Dan sekiranya bukan karena kemurahan Tuhan dan kasih-sayangNya juga kepadamu - di dunia dan di akhirat - niscaya siksa Allah yang besar akan menimpa kamu, karena fitnah yang kamu lakukan itu. Tatkala kamu menerima berita itu dari mulut ke mulut, dan kamu katakan pula dengan mulut kamu sendiri apa yang tidak kamu ketahui dengan pasti, dan kamu mengiranya hanya soal kecil saja, padahal pada Allah itu adalah perkara besar. Dan tatkala kamu mendengarnya, mengapa tidak kamu katakan saja: tidak sepatutnya kami membicarakan masalah ini. Maha Suci Tuhan. Ini adalah kebohongan besar. Allah memperingatkan kamu, jangan sekali-kali hal serupa itu akan terulang jika kamu memang orang-orang yang beriman. Allah menjelaskan keterangan-keterangan itu kepada kamu. Dan Allah Maha Mengetahui, Maha Bijaksana. Mereka yang suka melihat tersebarnya perbuatan keji di kalangan orang-orang beriman, akan mengalami siksaan pedih di dunia dan di akhirat. Dan Allah mengetahui, sedang kamu tidak mengetahui.” (Qur’an, 24 : 11-19)
Dalam hubungan ini pula datangnya ketentuan hukuman terhadap orang yang melemparkan tuduhan buta kepada kaum wanita yang baik-baik.
“Dan mereka yang melemparkan tuduhan keji kepada wanita-wanita yang baik-baik, lalu mereka tak dapat membawa empat orang saksi, maka deralah mereka dengan delapan puluh kali pukulan, dan jangan sekali-kali menerima lagi kesaksian mereka itu. Mereka itu adalah orang-orang yang jahat.” (Qur’an, 24: 4)
Untuk melaksanakan ketentuan Qur’an, mereka yang telah menyebarkan berita keji itu - Mistah b. Uthatha, Hassan b. Thabit dan Hamna bt. Jahsy, masing-masing mendapat hukuman dera delapanpuluh kali.
Sekarang kembali Aisyah seperti dalam keadaannya semula, dalam rumah tangga dan dalam hati Muhammad.
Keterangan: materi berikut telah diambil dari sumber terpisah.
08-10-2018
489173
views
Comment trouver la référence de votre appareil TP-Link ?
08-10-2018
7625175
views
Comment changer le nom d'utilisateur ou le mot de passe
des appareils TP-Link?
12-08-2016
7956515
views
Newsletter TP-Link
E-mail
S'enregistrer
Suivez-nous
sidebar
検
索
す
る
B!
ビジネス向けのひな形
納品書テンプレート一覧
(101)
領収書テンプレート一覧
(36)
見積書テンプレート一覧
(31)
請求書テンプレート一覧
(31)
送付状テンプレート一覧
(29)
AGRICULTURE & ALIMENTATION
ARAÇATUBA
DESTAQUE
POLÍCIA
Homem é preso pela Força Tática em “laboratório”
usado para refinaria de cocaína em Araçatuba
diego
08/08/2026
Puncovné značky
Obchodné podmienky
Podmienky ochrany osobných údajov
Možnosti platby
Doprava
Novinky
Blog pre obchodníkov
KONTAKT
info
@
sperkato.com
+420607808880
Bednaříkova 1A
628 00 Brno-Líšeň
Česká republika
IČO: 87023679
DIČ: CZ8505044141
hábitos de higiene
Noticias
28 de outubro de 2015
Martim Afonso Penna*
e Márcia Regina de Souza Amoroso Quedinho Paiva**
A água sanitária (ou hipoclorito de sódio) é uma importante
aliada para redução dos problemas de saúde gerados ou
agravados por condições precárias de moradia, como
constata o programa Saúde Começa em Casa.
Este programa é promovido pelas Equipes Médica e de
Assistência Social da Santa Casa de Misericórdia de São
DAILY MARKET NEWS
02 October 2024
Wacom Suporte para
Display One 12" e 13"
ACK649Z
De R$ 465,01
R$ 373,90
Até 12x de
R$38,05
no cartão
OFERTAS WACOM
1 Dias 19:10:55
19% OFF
Sebagai komentar atas peristiwa ini Sir William Muir menyebutkan sebagai berikut: “Sejarah Aisyah, baik sebelum atau sesudah peristiwa itu mengharuskan kita mengambil keputusan yang pasti bahwa dia, adalah bersih dari segala tuduhan itu dan mengharuskan kita pula untuk tidak ragu-ragu lagi menggugurkan segala macam prasangka terhadap dirinya.”
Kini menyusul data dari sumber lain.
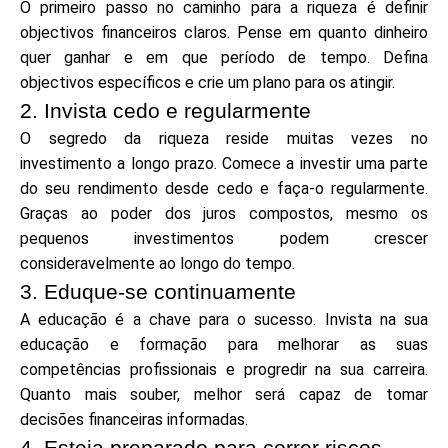
O primeiro passo no caminho para a riqueza é definir
Seleção de Marca
objectivos financeiros claros. Pense em quanto dinheiro
quer ganhar e em que período de tempo. Defina
objectivos específicos e crie um plano para os atingir.
Calculadoras
2. Invista cedo e regularmente
O segredo da riqueza reside muitas vezes no
investimento a longo prazo. Comece a investir uma parte
do seu rendimento desde cedo e faça-o regularmente.
Histórico de Rondas
Graças ao poder dos juros compostos, mesmo os
pequenos investimentos podem crescer
consideravelmente ao longo do tempo.
Blog
3. Eduque-se continuamente
A educação é a chave para o sucesso. Invista na sua
educação e formação para melhorar as suas
competências profissionais e progredir na sua carreira.
Contacte-nos
Quanto mais souber, melhor será capaz de tomar
decisões financeiras informadas.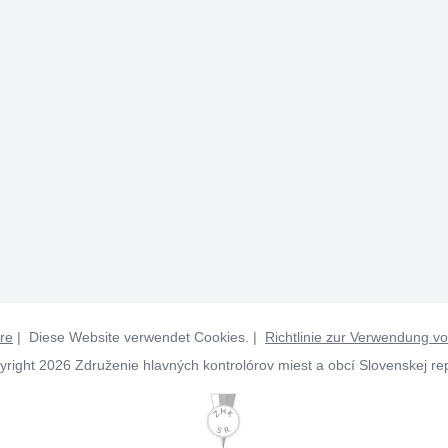
re
| Diese Website verwendet Cookies. |
Richtlinie zur Verwendung v
right 2026 Združenie hlavných kontrolórov miest a obcí Slovenskej re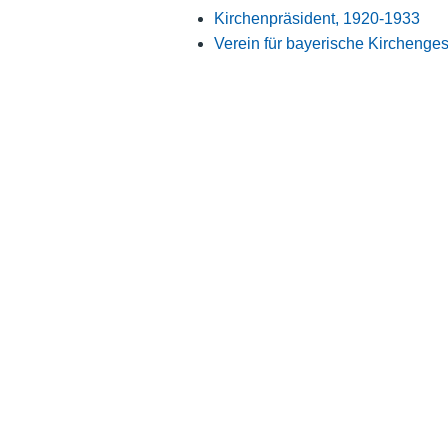
Kirchenpräsident, 1920-1933
Verein für bayerische Kirchenges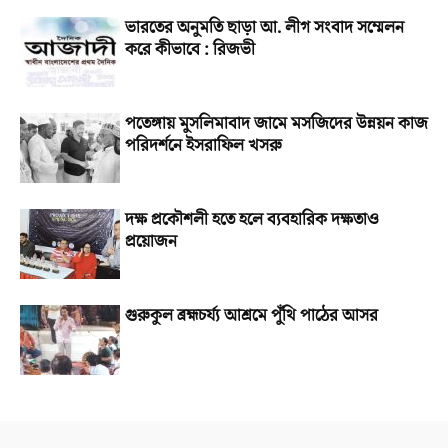
ভারতের অনুমতি ছাড়া আ. লীগ সংবাদ সম্মেলন
করে কীভাবে : রিজভী
পতেঙ্গায় মুসলিমাবাদ জামে মসজিদের উন্নয়ন কাজ
পরিদর্শনে ইসরাফিল খসরু
দক্ষ প্রকৌশলী হতে হলে ব্যবহারিক দক্ষতাও
প্রয়োজন
গুরুকুল ব্রহ্মচর্য্য আশ্রমে পুঁথি পাঠের আসর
Akan tetapi sesudah itu pun Hassan b. Thabit kembali diterima dan mendapat kasih sayang Muhammad lagi. Demikian juga Muhammad minta kepada Abu Bakr, supaya jangan mengurangi kasih-sayangnya kepada Mistah seperti yang sudah-sudah. Sejak itu selesailah peristiwa itu dan tidak lagi meninggalkan bekas di seluruh Medinah. Aisyah pun cepat pula sembuh dari sakitnya, lalu kembali ke rumahnya di tempat Rasul, dan kembali pula ke dalam hati Rasul, kembali dalam kedudukannya yang tinggi dalam hati sahabat-sahabatnya seluruh kaum Muslimin. Dengan demikian Nabi dapat kembali mengabdikan diri kepada ajarannya dan kepada pengarahan kaum Muslimin sebagai suatu persiapan guna menghadapi perjanjian Hudaibiya. Semoga Allah memberikan kemenangan yang nyata kepada umat Muslimin.